By Rabia Khedr and Guillaume Parent
People with disabilities are all too accustomed to being pushed to the sidelines or forgotten — especially where government policy is concerned. We saw that play out most recently in the global pandemic, where those with disabilities were last to be given a very modest, one-time federal benefit many months after similar pandemic benefits were provided for businesses, seniors and children.
And we’ve seen it play out for decades, where provincial disability benefits routinely push people with disabilities into poverty and dependence and where a federal disability tax credit is difficult to access.
So it would not be a leap to presume Canadians are content with disabled people being neglected and ignored by our governments. But you’d be wrong.
A new Angus Reid survey of Canadians on disability issues makes it clear that Canadians understand the financial hardships of people with disabilities and expect their governments to do significantly more to help them. With such clear awareness and expectation, the question is, what are our governments waiting for?
People with disabilities have much to contribute to Canada, and they deserve the right to flourish. Poverty and disability are not inevitable companions but a product of government policy. As a nation, it’s time to choose differently.
The Angus Reid data released recently, which surveyed a randomized sample of over 2,100 Canadians, including those with and without disability, reveals that disability affects around 30 per cent of Canadians directly. Another 42 per cent of Canadians report knowing someone close to them (family member or close friend) with a health condition or disability that poses significant challenges to their day-to-day activities.
In other words, disability is no longer about “the other” — that person over there — but affects many Canadians directly or indirectly. Disability discrimination is no longer someone else’s problem: it’s for all of us to tackle.

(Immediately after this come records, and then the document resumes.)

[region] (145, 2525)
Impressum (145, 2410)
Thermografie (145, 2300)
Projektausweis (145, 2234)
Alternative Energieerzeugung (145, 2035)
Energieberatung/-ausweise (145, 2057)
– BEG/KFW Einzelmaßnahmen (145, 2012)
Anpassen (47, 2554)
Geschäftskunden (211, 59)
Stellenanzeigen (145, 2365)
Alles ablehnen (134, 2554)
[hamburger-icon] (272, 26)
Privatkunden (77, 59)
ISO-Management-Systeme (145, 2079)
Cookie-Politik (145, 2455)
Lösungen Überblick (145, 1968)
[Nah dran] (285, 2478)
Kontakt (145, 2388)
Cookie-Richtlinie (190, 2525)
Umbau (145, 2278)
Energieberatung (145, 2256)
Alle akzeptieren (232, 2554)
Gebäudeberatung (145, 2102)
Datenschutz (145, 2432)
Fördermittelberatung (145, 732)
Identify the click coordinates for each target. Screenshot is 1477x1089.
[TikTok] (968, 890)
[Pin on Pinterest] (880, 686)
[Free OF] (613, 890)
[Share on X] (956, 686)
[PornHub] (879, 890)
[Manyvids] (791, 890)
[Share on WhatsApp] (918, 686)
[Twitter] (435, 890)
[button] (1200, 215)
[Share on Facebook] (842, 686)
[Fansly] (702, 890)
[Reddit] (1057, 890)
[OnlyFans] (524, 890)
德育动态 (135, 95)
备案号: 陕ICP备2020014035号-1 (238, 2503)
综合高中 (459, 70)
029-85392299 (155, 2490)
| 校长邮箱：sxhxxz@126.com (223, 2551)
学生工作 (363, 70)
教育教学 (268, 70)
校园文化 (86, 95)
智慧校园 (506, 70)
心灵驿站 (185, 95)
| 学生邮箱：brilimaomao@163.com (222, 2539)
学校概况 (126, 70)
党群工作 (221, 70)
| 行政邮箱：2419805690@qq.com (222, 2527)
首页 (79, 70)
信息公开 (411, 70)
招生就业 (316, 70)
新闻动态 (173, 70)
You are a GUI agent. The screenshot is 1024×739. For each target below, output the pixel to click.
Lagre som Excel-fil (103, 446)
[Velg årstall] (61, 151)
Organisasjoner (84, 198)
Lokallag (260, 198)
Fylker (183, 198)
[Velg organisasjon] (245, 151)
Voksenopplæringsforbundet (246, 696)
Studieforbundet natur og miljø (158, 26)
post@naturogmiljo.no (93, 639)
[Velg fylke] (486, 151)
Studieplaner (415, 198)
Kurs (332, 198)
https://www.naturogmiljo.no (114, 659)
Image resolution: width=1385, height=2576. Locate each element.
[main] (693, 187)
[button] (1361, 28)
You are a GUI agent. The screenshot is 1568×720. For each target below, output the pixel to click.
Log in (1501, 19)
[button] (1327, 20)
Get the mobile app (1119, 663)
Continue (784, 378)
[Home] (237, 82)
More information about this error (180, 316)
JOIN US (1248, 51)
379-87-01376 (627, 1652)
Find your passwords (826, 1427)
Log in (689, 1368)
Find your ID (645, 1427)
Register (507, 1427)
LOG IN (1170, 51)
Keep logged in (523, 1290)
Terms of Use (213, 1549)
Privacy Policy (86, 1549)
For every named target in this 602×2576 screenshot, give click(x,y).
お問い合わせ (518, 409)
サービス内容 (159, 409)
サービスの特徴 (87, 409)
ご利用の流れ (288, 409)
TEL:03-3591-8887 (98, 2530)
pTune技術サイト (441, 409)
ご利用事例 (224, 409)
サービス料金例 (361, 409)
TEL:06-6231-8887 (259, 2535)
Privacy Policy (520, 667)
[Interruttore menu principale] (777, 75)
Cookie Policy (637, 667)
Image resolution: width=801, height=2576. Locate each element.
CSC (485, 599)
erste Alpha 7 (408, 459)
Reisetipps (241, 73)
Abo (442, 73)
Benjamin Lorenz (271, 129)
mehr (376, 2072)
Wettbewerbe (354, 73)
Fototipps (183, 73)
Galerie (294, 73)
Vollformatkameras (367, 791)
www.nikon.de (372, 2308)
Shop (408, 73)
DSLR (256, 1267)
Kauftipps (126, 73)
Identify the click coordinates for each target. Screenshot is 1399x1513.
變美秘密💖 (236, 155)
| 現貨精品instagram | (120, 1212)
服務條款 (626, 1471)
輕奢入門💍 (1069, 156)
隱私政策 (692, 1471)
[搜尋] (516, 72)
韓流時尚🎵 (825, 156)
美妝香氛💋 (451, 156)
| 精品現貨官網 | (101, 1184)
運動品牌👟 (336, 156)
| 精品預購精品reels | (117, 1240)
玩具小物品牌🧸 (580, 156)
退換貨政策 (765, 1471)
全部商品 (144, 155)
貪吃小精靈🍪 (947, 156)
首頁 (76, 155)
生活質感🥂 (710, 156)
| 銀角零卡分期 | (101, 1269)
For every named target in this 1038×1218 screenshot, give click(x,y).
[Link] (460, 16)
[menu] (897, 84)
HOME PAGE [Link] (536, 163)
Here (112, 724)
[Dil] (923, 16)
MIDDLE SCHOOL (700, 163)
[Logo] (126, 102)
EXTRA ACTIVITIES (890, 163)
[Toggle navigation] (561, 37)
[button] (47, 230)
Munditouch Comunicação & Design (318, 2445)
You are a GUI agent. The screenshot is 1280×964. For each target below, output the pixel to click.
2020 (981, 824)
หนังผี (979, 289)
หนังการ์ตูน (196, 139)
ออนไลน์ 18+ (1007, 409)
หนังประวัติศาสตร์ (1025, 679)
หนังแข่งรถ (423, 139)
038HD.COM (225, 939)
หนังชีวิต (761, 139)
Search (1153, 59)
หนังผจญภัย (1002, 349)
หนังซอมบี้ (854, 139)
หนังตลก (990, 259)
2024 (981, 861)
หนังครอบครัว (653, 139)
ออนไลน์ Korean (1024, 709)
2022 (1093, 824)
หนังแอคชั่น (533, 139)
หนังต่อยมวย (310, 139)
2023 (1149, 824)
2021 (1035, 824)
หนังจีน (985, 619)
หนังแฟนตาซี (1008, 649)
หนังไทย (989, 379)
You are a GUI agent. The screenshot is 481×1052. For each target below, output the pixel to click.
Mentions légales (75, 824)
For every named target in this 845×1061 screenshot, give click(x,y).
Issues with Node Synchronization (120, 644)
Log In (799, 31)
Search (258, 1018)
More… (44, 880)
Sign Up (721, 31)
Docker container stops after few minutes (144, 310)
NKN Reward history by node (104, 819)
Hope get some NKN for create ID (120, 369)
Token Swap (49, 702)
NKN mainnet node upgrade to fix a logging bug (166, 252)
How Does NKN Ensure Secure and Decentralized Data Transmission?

In the survey, those living with disabilities reported earning less than those without disabilities and this income gap increased with the severity of the disability. Six out of 10 respondents who identify as living with a disability describe their financial situation as “just OK” or “struggling to get by” while the same number of those living without a disability report they are “comfortable” or “well off.”
Four-in-10 persons living with disabilities say they are worried about money “often” or “all the time.” These sombre results are similarly reflected in the most recent Statistics Canada reports on the high levels of poverty for those living with disabilities.
It’s time we break the cycle of disability poverty.
The survey further reveals those living with disabilities, particularly in lower income brackets, reported unfair discrimination in the job market, unfair barriers to education, people underestimating their ability and exclusion from everyday events.
It turns out, Canadians expect their governments to do something about it.
In the most recent federal budget, the government announced it would explore a national Canada Disability Benefit to help pull Canadians with disabilities out of poverty and even the playing field. So, what do Canadians think?
According to the survey, the majority of Canadians (89 per cent) overwhelmingly support the proposed Canada Disability Benefit. The majority also believe it should be a national program, that it’s the right thing to do and that people with disabilities need more support.
Importantly, most also feel that the benefit should be above the poverty line (63 per cent). And the vast majority feel the government’s proposed three years of consultation first is far too long. Almost entirely (88 per cent) of Canadians agree with the statement, “It’s time the country came together to end disability poverty.”
As persons with disabilities ourselves, these numbers are refreshing. Canadians clearly get it.
We are no longer living in a bygone age when disability means a life consigned to poverty. It’s well past time to usher in an era of disability awareness, inclusion, championing and support in a country as fortunate and prosperous as Canada. This is not a handout, it’s a hand up.
Rabia Khedr is a national director for Disability Without Poverty and a former Ontario Human Rights Commissioner. She is currently a member of the Minister’s Disability Advisory Group appointed by Minister Carla Qualtrough.
Guillaume Parent is a national director for Disability Without Poverty and founded Finandicap Wealth Management. A father of two children, he has never let his cerebral palsy put a brake on his aspirations and his autonomy.